O crime ocorreu em abril de 2024, em Lumiar, distrito de Nova Friburgo, na Região Serrana do Rio. Karen Mancini, então com 39 anos de idade, foi morta após ser agredida, segundo laudo da necrópsia, por 114 golpes que causaram hemorragia e traumatismo craniano.
O júri teve início na sexta-feira, 28 de agosto e, durante a leitura da sentença, já por volta das duas horas da madrugada deste sábado, 29 de agosto, a juíza Nearis dos Santos Carvalho Arce destacou a crueldade da ação do réu.
“Trata-se de réu, portanto, tecnicamente primário. Porém, sua culpabilidade mostra-se acentuada, com alto grau de reprovabilidade e censurabilidade, posto que, tendo ciência inequívoca da ilicitude de sua conduta, não se intimidou com o cometimento do crime, com audácia extremamente reprovável, espancando a vítima de forma brutal, dentro de sua própria residência, onde morava como o réu, golpeando-a por todo o corpo, em especial na região da cabeça, sabidamente vital (…). Ademais, o réu sequer prestou socorro a Karen, que teve como causa mortis ‘traumatismo crânio encefálico’, como se infere do laudo de necropsia, tornando ainda mais gravosa sua conduta”, destacou a magistrada.

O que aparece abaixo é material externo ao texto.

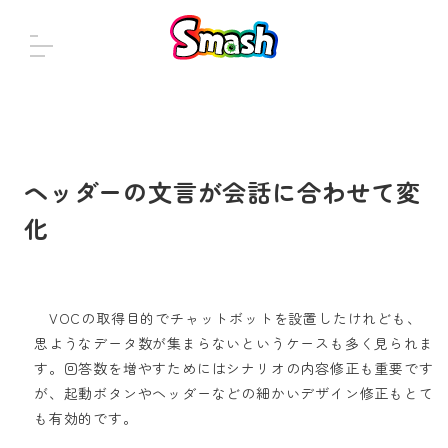
ヘッダーの文言が会話に合わせて変
化
VOCの取得目的でチャットボットを設置したけれども、
思ようなデータ数が集まらないというケースも多く見られま
す。回答数を増やすためにはシナリオの内容修正も重要です
が、起動ボタンやヘッダーなどの細かいデザイン修正もとて
も有効的です。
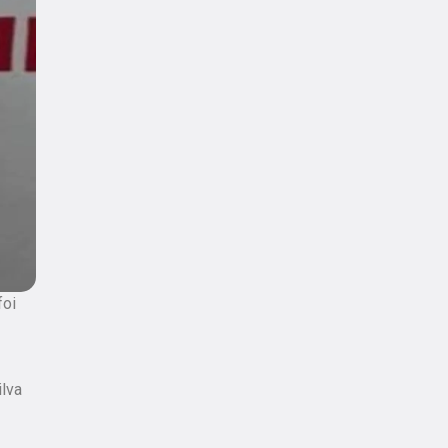
foi
ilva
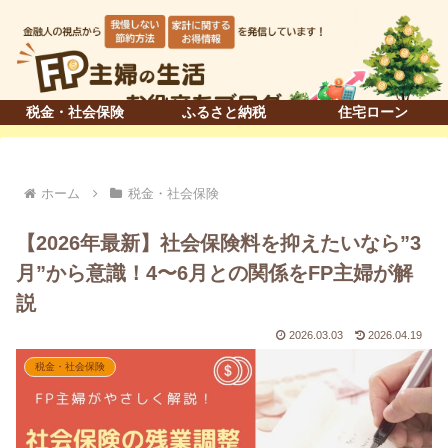
税金・社会保険
ふるさと納税
住宅ローン
ホーム
税金・社会保険
【2026年最新】社会保険料を抑えたいなら”3
月”から意識！4〜6月との関係をFP主婦が解
説
2026.03.03
2026.04.19
税金・社会保険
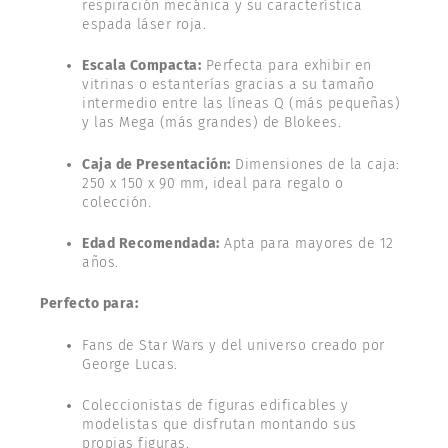
respiración mecánica y su característica
espada láser roja.
Escala Compacta:
Perfecta para exhibir en
vitrinas o estanterías gracias a su tamaño
intermedio entre las líneas Q (más pequeñas)
y las Mega (más grandes) de Blokees.
Caja de Presentación:
Dimensiones de la caja:
250 x 150 x 90 mm, ideal para regalo o
colección.
Edad Recomendada:
Apta para mayores de 12
años.
Perfecto para:
Fans de Star Wars y del universo creado por
George Lucas.
Coleccionistas de figuras edificables y
modelistas que disfrutan montando sus
propias figuras.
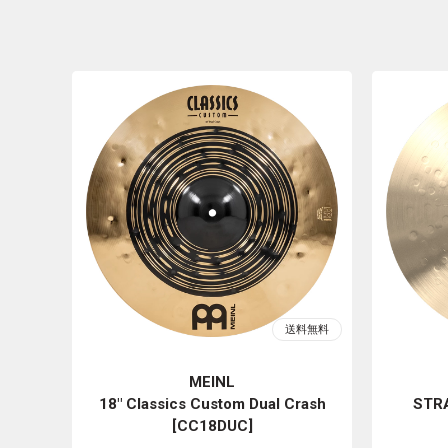
MEINL
18" Classics Custom Dual Crash
STRA
[CC18DUC]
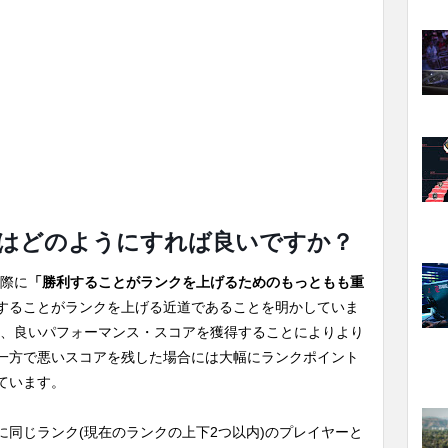
はどのようにすれば良いですか？
の際に
「勝利することがランクを上げるためのもっともも重
することがランクを上げる近道であることを明かしていま
のほか、良いパフォーマンス・スコアを獲得することによりより
一方で悪いスコアを残した場合には大幅にランクポイント
ています。
同じランク(現在のランクの上下2つ以内)のプレイヤーと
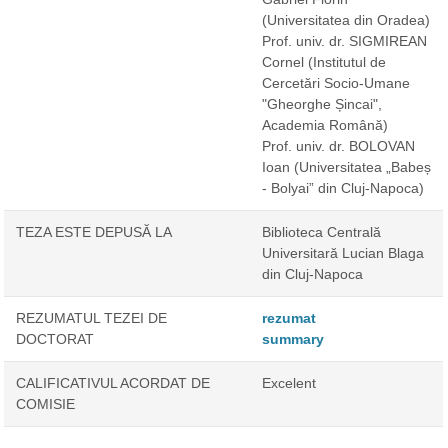
(Universitatea din Oradea)
Prof. univ. dr. SIGMIREAN
Cornel
(Institutul de
Cercetări Socio-Umane
"Gheorghe Șincai",
Academia Română)
Prof. univ. dr. BOLOVAN
Ioan
(Universitatea „Babeș
- Bolyai” din Cluj-Napoca)
TEZA ESTE DEPUSĂ LA
Biblioteca Centrală
Universitară Lucian Blaga
din Cluj-Napoca
REZUMATUL TEZEI DE
rezumat
DOCTORAT
summary
CALIFICATIVUL ACORDAT DE
Excelent
COMISIE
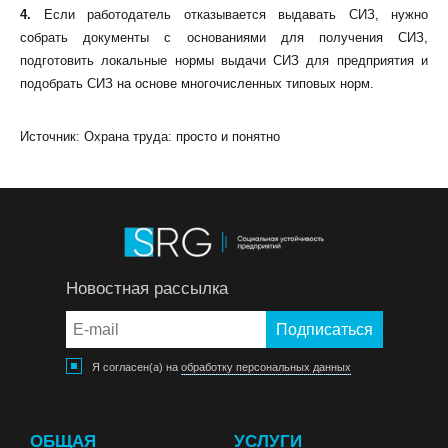
4.
Если работодатель отказывается выдавать СИЗ, нужно
собрать документы с основаниями для получения СИЗ,
подготовить локальные нормы выдачи СИЗ для предприятия и
подобрать СИЗ на основе многочисленных типовых норм.
Источник: Охрана труда: просто и понятно
Новостная рассылка
Я согласен(а) на
обработку персональных данных
ОБЩАЯ
УСЛУГИ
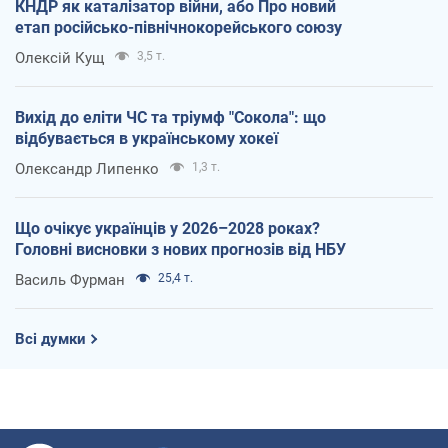
КНДР як каталізатор війни, або Про новий
етап російсько-північнокорейського союзу
Олексій Кущ
3,5 т.
Вихід до еліти ЧС та тріумф "Сокола": що
відбувається в українському хокеї
Олександр Липенко
1,3 т.
Що очікує українців у 2026–2028 роках?
Головні висновки з нових прогнозів від НБУ
Василь Фурман
25,4 т.
Всі думки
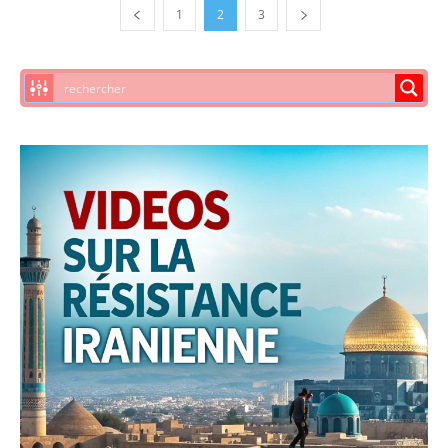
1
2
3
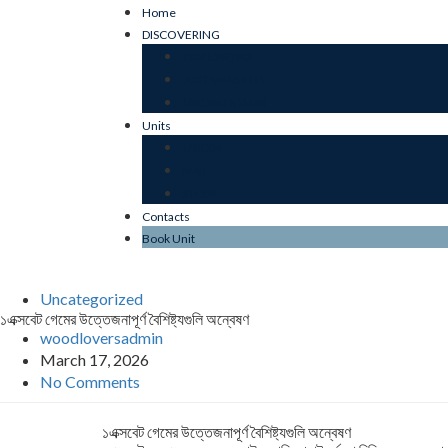
Home
DISCOVERING
OUR ESSENCE
SUSTAINABILITY
JARDIM DO MAR
Units
JARDIM
MAR
STONE
Contacts
Book Unit
Uncategorized
১এক্সবেট গেমের উত্তেজনাপূর্ণ বৈশিষ্ট্যগুলি অন্বেষণ
woodloversadmin
March 17, 2026
No Comments
১এক্সবেট গেমের উত্তেজনাপূর্ণ বৈশিষ্ট্যগুলি অন্বেষণ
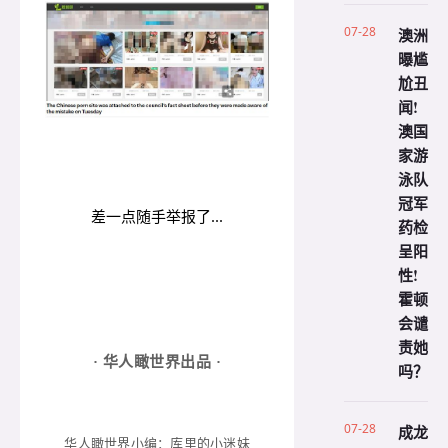
07-28
澳洲
曝尴
尬丑
闻!
澳国
家游
泳队
冠军
差一点随手举报了...
药检
呈阳
性!
霍顿
会谴
责她
· 华人瞰世界出品 ·
吗？
07-28
成龙
华人瞰世界小编：库里的小迷妹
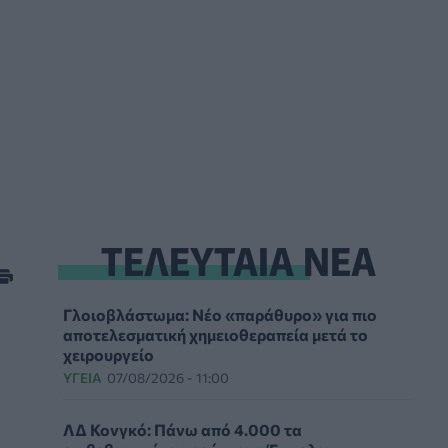
ΤΕΛΕΥΤΑΙΑ ΝΕΑ
Γλοιοβλάστωμα: Νέο «παράθυρο» για πιο
αποτελεσματική χημειοθεραπεία μετά το
χειρουργείο
ΥΓΕΊΑ
07/08/2026 - 11:00
ΛΔ Κονγκό: Πάνω από 4.000 τα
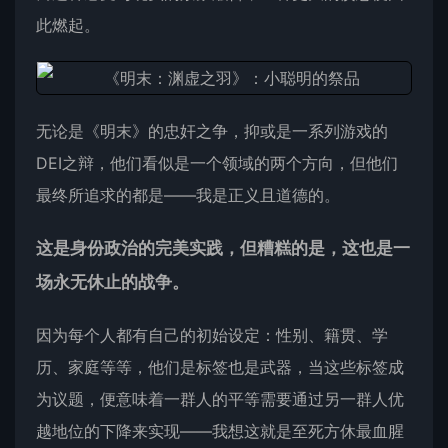
此燃起。
无论是《明末》的忠奸之争，抑或是一系列游戏的
DEI之辩，他们看似是一个领域的两个方向，但他们
最终所追求的都是——我是正义且道德的。
这是身份政治的完美实践，但糟糕的是，这也是一
场永无休止的战争。
因为每个人都有自己的初始设定：性别、籍贯、学
历、家庭等等，他们是标签也是武器，当这些标签成
为议题，便意味着一群人的平等需要通过另一群人优
越地位的下降来实现——我想这就是至死方休最血腥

A frieza do réu no cometimento do feminicídio triplamente qualificado também foi ressaltada pela juíza na sentença.
“Assim, reconhecidos pelos jurados a motivação fútil, qual seja, desentendimento entre o casal, o emprego de meio cruel, em razão da extensa quantidade de lesões empregadas, as quais causaram intenso e desnecessário sofrimento à vítima, evidenciando a frieza e o menosprezo pela vida humana durante o desempenho da empreitada criminosa como salientado na resposta do perito responsável pelo laudo de necropsia, ao consignar que ‘a quantidade de lesões classifica como tortura, pois causa padecimento desnecessário à vítima’.